In July, Dr Elizabeth Webb discussed the evidence that BAME older people were at an increased risk of dying from coronavirus during the first wave. As a second wave of coronavirus deaths begins, Dr Webb takes a look at the most up to date evidence to focus on Black older people – the group evidence suggests has been most disproportionately affected by deaths from coronavirus.
Last week, the Office for National Statistics (ONS) published an updated analysis of the data on coronavirus deaths. The ONS have estimated that up to 28 July, 1,510 Black people had died of coronavirus in England and Wales, and that almost 3 in 4 (73%) of those people were aged 65 and older. More than 1 in every 40 deaths involving coronavirus during this period was of a person who was Black African (1.7%) or Black Caribbean (1%).
These statistics alone don’t fully help us to understand the risk of dying from coronavirus for Black people compared to other ethnic groups. Black people make up a minority of the population of England and Wales – around 1 in every 30 people at the last Census – so we would expect them to only experience a minority of the deaths. Further, Black people in England and Wales have a younger average age, 30 years old according to the last Census – compared to the overall average of 39 years. As age is such an important risk factor for dying from coronavirus, we would expect this to mean the average Black person would be at lower risk.

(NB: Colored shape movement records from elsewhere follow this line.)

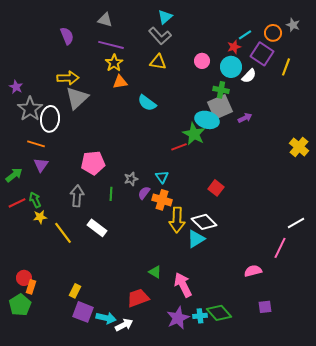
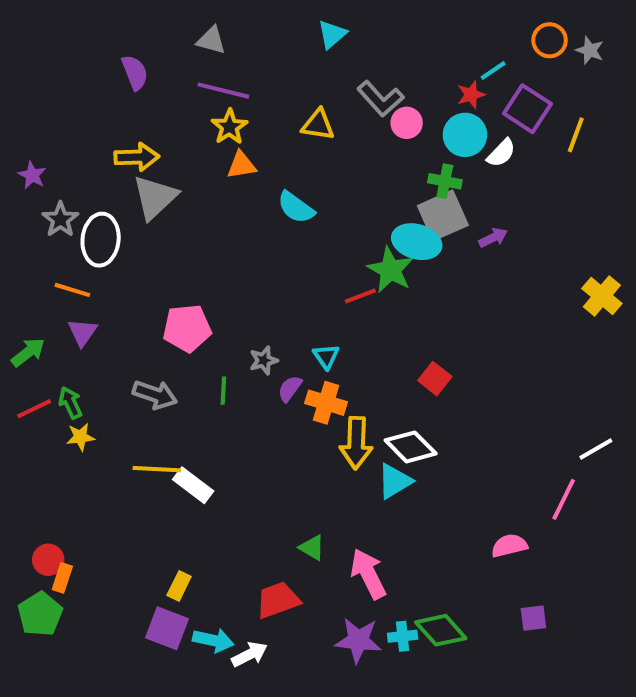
orange circle: (273, 33) -> (550, 40), moved
gray L-shape: (160, 36) -> (380, 99), moved
gray star: (30, 109) -> (60, 219), size x0.7
gray arrow: (77, 196) -> (155, 395), turned 105
white rectangle: (97, 228) -> (193, 485), moved
yellow line: (63, 233) -> (157, 469), moved, turned -50
yellow rectangle: (75, 291) -> (179, 586), moved
purple star: (178, 318) -> (358, 640), turned 30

In order to examine this, the ONS have calculated the ‘age standardised’ rates of death for each ethnic group – analysis that takes into account the different age distributions in each ethnic group. The ONS have estimated that up to 28 July:
- for every 100,000 Black African men there were 288 coronavirus deaths
- for Black Caribbean men it was 270 in 100,000
- for Black African and Black Caribbean women, the equivalent statistics were 115 and 129 in 100,000
- Black African and Caribbean men and women had a much higher risk of dying from coronavirus than White men and women, whose age-standardised rates of death were 107 and 66 in 100,000 respectively.
How do these increased risks come about? Have Black African and Black Caribbean men and women been at higher risk of catching coronavirus? Are Black African and Black Caribbean men and women at higher risk of dying from coronavirus once they catch it? Or, as we suggested in a previous article on the topic, are the ethnic inequalities we’ve seen in coronavirus deaths a combination of both the risk of catching coronavirus and risk of dying from it?
Risk of catching coronavirus
The idea that Black African and Black Caribbean people may be at higher risk of catching coronavirus is reflected in the numbers of people who are testing positive for the virus. Public Health England data shows that, for much of the pandemic, there have been larger numbers of new cases of coronavirus for every 100,000 Black people than for every 100,000 White people in England.
For example, in the week ending 3 April, just after the UK was put into lockdown, there were 78 new cases of coronavirus for every 100,000 Black people, compared to 41 new cases for every 100,000 White people. Looking at the average across the whole pandemic period, a Black person has had a 40% higher risk of testing positive than a White person.
The REACT study, which has tested 100,000 randomly selected members of the public in England for coronavirus antibodies, has found that Black people were more than 3 times more likely to test positive than White people. They estimate that 17% of Black people compared to 5% of White people had had coronavirus before the end of June.
Going into hospital with coronavirus
Public Health England has shown that 7.8% of people who were hospitalised with coronavirus were Black. Furthermore, 11.9% of people whose health was poor enough to need to be admitted to intensive care or a high dependency unit were Black. This suggests that Black people who went into hospital with coronavirus needed a higher level of care, perhaps because their symptoms were more severe.
Dying from coronavirus
The chances of dying from coronavirus have been more than twice as high for Black people than for White people, even after taking into account differences in the size and age of these populations in England and Wales. The ONS found that the risk to Black African men was 3.8 times that of White men, and Black Caribbean men’s risk was 2.8 times that of White men. For women, the risk among Black Africans was 2.9 times and the risk among Black Caribbeans was 2.2 times that of White women.
The ONS did some further statistical analysis, to try to address the questions of whether the ethnic inequalities in risk of dying from coronavirus were due to where people live, their level of socioeconomic advantage, or their health and disability. All of these factors vary by ethnicity and could potentially be linked to differences in the chances of catching coronavirus, and also the chances of having worse outcomes once people have caught it.
The ONS found that, even after ethnic differences in these factors had been taken into account, they could still see a higher risk of having died of coronavirus among Black African and Caribbean men and women. Black African men and women still had greater than double the chances of having died from coronavirus compared to White men and women.
The factors that lead to increased risks of both catching and dying from coronavirus for Black people are driven by the structural racism and resultant inequalities that Black people in the UK experience across their lives. Structural racism impacts upon people’s chances of being in a job or having employment conditions which put them at risk of contracting coronavirus, of having other health conditions, or of living in an area or in circumstances that put them at risk. Furthermore, it can impact upon the health care people seek and are offered. It is through our understanding of how structural racism impacts upon coronavirus risk that we can reduce the impact of its second wave on the communities that have suffered the most already.